L’art. 2475-ter, c. 2 c.c., applicabile nell’ipotesi in cui nella s.r.l. si sia optato per un Consiglio di Amministrazione, contempla, invece, il caso in cui il contratto sia stato concluso in seguito a delibera consiliare. Trattasi di una norma che detta una disciplina di natura più scarna rispetto a quella dettata dal legislatore per le s.p.a. e che trova collocazione nell’art. 2391 c.c. Tale ultima norma, infatti, offre alla società ed agli organi sociali una tutela maggiore nella misura in cui impone all’amministratore che abbia un interesse personale o di terzi rispetto ad una decisione, di darne notizia agli altri amministratori ed al collegio sindacale.
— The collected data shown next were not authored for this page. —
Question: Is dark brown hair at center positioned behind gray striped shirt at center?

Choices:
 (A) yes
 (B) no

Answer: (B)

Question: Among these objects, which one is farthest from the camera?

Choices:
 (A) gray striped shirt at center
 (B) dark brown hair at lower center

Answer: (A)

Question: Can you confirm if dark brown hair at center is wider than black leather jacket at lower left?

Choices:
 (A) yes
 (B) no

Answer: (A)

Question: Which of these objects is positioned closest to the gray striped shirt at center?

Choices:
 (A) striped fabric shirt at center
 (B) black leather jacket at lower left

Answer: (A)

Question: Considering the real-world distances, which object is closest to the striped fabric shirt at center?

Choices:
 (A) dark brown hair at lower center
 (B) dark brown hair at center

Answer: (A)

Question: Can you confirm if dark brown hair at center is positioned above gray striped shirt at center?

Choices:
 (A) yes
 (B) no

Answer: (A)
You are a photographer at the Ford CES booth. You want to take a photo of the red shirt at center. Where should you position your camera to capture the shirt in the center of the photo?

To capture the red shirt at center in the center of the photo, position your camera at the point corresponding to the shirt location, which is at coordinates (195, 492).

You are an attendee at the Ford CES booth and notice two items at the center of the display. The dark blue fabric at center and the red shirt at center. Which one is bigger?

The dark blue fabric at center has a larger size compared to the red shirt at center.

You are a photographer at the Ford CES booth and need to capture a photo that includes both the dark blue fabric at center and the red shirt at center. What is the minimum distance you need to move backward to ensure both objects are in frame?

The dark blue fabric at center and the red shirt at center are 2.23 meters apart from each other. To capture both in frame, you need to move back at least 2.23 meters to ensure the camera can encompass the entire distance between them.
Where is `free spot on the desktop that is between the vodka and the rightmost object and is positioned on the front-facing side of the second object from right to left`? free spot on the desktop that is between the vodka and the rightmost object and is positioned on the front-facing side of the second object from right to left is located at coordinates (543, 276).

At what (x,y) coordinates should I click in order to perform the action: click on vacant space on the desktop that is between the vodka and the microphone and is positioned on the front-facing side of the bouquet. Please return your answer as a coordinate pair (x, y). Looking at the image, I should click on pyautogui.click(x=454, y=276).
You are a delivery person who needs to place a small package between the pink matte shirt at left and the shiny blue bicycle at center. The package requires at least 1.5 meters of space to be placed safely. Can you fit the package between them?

Quanto, invece, all’ipotesi in cui il portatore di interessi personali assuma il ruolo specifico di amministratore delegato, la norma prevede che debba astenersi dal compimento dell’operazione.
In base alla sanzione prevista dall’art. 2391 c.c., la delibera assunta col voto determinante di un amministratore portatore di un interesse personale o di terzi è annullabile, a prescindere dalla circostanza che l’interesse perseguito sia o meno compatibile con quello sociale. L’art. 2475-ter, c. 2, invece, non si limita a richiedere all’amministratore di esplicitare preventivamente la situazione di conflitto, quanto, invece, sanziona la fattispecie dell'annullabilità a patto che sia dimostrata l’esistenza di 3 condizioni: a)...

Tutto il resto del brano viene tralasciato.